The other Yankees players have never said Jeter's march to 3,000 was a distraction. But it still felt as though something had lifted around the team by Sunday anyway. The emphasis is more squarely back now on the division race, and how the Yanks can figure out a way to stay in the AL East hunt without A-Rod now as well as Joba Chamberlain, Rafael Soriano and Eric Chavez.
Jeter finished 1-for-4 on Sunday with a bunt single, and he didn't play a part in the Yankees' only run. But after all the negative talk about everything from whether the Yanks would be better off with Eduardo Nunez at short or whether Jeter still deserves to bat leadoff for the Yanks instead of Brett Gardner, Jeter picked up something besides his 3,000 hit in the past couple days.
It feels like the vocal support for him in the clubhouse has never been higher this year.
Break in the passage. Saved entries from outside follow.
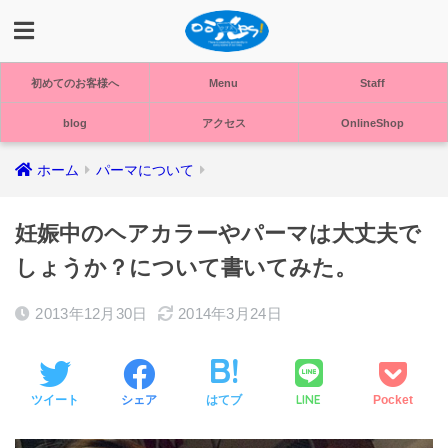
初めてのお客様へ
Menu
Staff
blog
アクセス
OnlineShop
ホーム
パーマについて
妊娠中のヘアカラーやパーマは大丈夫で
しょうか？について書いてみた。
2013年12月30日
2014年3月24日
LINE
ツイート
シェア
はてブ
Pocket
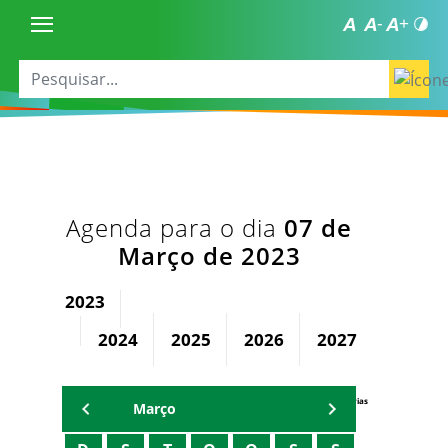
Agenda para o dia
07 de
Março de 2023
2023
2024
2025
2026
2027
2028
Agenda Secretárias
Março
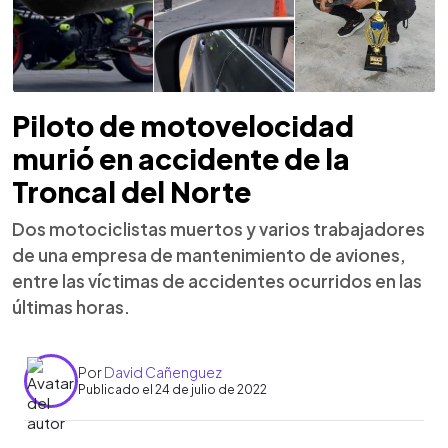
Piloto de motovelocidad
murió en accidente de la
Troncal del Norte
Dos motociclistas muertos y varios trabajadores
de una empresa de mantenimiento de aviones,
entre las víctimas de accidentes ocurridos en las
últimas horas.
Por
David Cañenguez
Publicado el 24 de julio de 2022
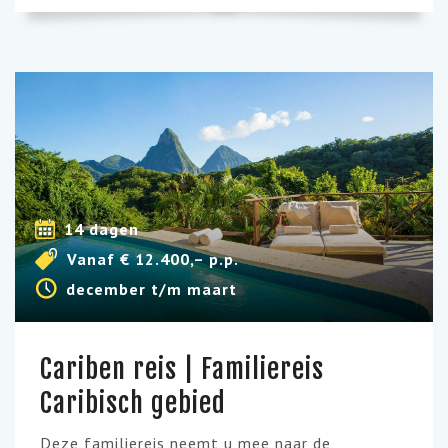
14 dagen
Vanaf € 12.400,– p.p.
december t/m maart
Cariben reis | Familiereis
Caribisch gebied
Deze familiereis neemt u mee naar de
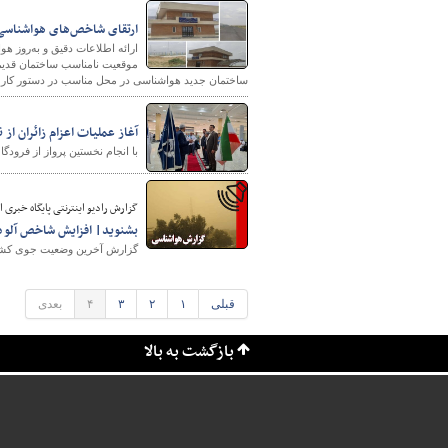
ارتقای شاخص‌های هواشناسی 
ارائه اطلاعات دقیق و به‌روز ه
موقعیت نامناسب ساختمان قدیم
ساختمان جدید هواشناسی در محل مناسب در دستور کار 
آغاز عملیات اعزام زائران ا
با انجام نخستین پرواز از فرودگاه اهواز، عملیات اع
شهرسازی
گزارش رادیو اینترنتی پایگاه‌ خبری از آخ
بشنوید| افزایش شاخص آلودگی هوا
گزارش آخرین وضعیت جوی کشور ر
قبلی
۱
۲
۳
۴
بعدی
بازگشت به بالا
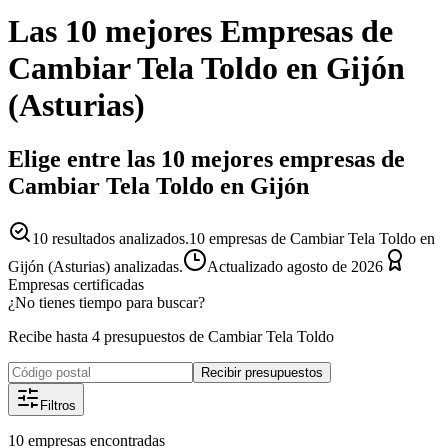
Las 10 mejores
Empresas
de
Cambiar Tela Toldo
en
Gijón
(
Asturias
)
Elige entre las 10 mejores empresas de
Cambiar Tela Toldo en Gijón
10
resultados analizados.
10 empresas de Cambiar Tela Toldo en
Gijón (Asturias) analizadas.
Actualizado
agosto de 2026
Empresas certificadas
¿No tienes tiempo para buscar?
Recibe hasta 4 presupuestos de Cambiar Tela Toldo
Recibir presupuestos
Filtros
10
empresas
encontradas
Saturday helped trigger it. Saturday was one of those time-capsule performances that reminded everyone how great Jeter was in his prime, how dangerous he's been in the clutch, and how graceless the way he sometimes gets ripped now can seem. And more than ever, some of his teammates and Yanks manager Joe Girardi were talking pointedly in the past two days about the "negativity" around Jeter so far this year.
Jorge Posada, Jeter's best friend on the team, added, "What we feel about Derek Jeter hasn't changed in here."
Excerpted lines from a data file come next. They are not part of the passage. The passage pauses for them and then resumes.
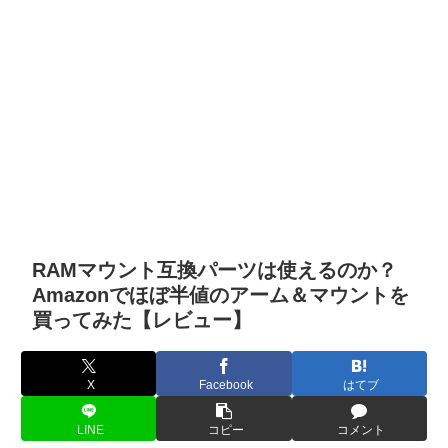
RAMマウント互換パーツは使えるのか？
Amazonでほぼ半値のアーム＆マウントを
買ってみた【レビュー】
X
Facebook
はてブ
LINE
コピー
コメント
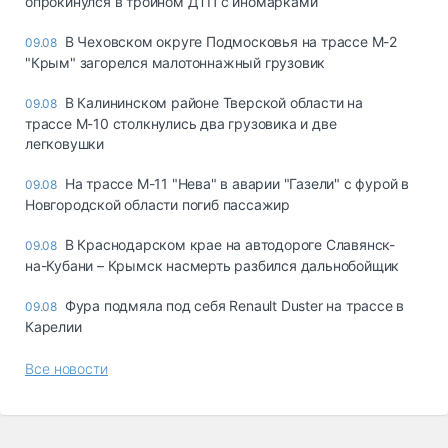
опрокинулся в тройном ДТП с иномарками
В Чеховском округе Подмосковья на трассе М-2
09.08
"Крым" загорелся малотоннажный грузовик
В Калининском районе Тверской области на
09.08
трассе М-10 столкнулись два грузовика и две
легковушки
На трассе М-11 "Нева" в аварии "Газели" с фурой в
09.08
Новгородской области погиб пассажир
В Краснодарском крае на автодороге Славянск-
09.08
на-Кубани – Крымск насмерть разбился дальнобойщик
Фура подмяла под себя Renault Duster на трассе в
09.08
Карелии
Все новости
Posada admittedly teared up as he waited for Jeter to touch home plate after his 3,000th hit. He said the slow starts he and Jeter both had this year have made it "tough at times to enjoy the season. But I think he understands [the scrutiny]. We [older Yankees] still have to produce, that's the bottom line."
Still, even if Jeter is used to criticism, Jeter seems less concerned about letting people know he doesn't have to like all of it.
As he was winding up his remarks by his locker before Sunday's game, a reporter asked Jeter whether he thought reaching 3,000 hits would lessen some of the "scrutiny" he's been dealing with because of his "advancing age," and Jeter cut him off.
"It didn't take long, huh?" Jeter said with a tight smile.
"One day," he added, shaking his head in disbelief.
The reporter tried to continue, but Jeter cut him off again, saying, "I don't pay attention to it, man. I guess it depends on how you're writing it."
Then, getting up now to finish getting dressed, Jeter -- still smiling a little -- dismissed everyone by saying: "And we'll end on that note."
But it doesn't end there.
After what the Yankees showed in the first half of the season, anyone who writes off a Jeter mini-resurgence or the Yankees' chances of winning the AL East does so at their peril even with A-Rod out for a bit.
As Jeter and Sabathia reminded anyone who watched the Yankees this weekend, business as usual around here often means accomplishing the unusual.